## DATA LISTING
□ □ □ □ □ □ □

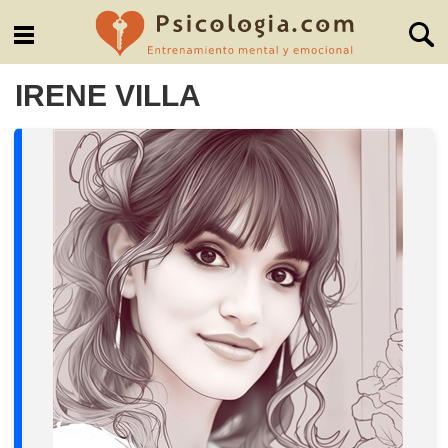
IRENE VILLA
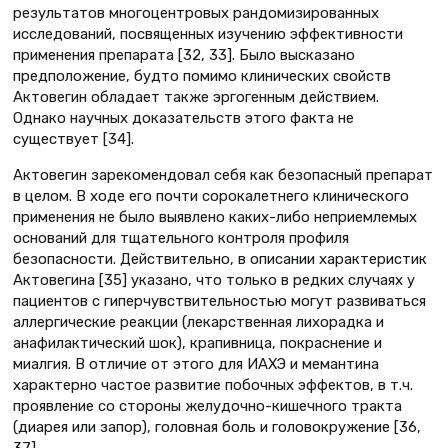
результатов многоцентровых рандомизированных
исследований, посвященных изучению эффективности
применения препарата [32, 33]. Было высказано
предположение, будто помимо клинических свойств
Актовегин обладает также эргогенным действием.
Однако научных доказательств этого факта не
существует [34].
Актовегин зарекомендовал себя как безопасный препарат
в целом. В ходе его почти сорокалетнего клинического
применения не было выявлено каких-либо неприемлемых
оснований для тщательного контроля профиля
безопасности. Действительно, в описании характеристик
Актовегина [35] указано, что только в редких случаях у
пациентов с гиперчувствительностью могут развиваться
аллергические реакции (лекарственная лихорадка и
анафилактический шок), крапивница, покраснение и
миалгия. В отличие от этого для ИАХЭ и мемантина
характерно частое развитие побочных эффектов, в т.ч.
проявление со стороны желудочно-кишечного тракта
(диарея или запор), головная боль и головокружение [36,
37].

□ □ □ □ □ □ □

## ASSIGNMENT
Lines from the one containing "характерно частое развитие" through the final line of the entries are the only ones to print, and each must match exactly.

## EXERCISE RESPONSE
характерно частое развитие побочных эффектов, в т.ч.
проявление со стороны желудочно-кишечного тракта
(диарея или запор), головная боль и головокружение [36,
37].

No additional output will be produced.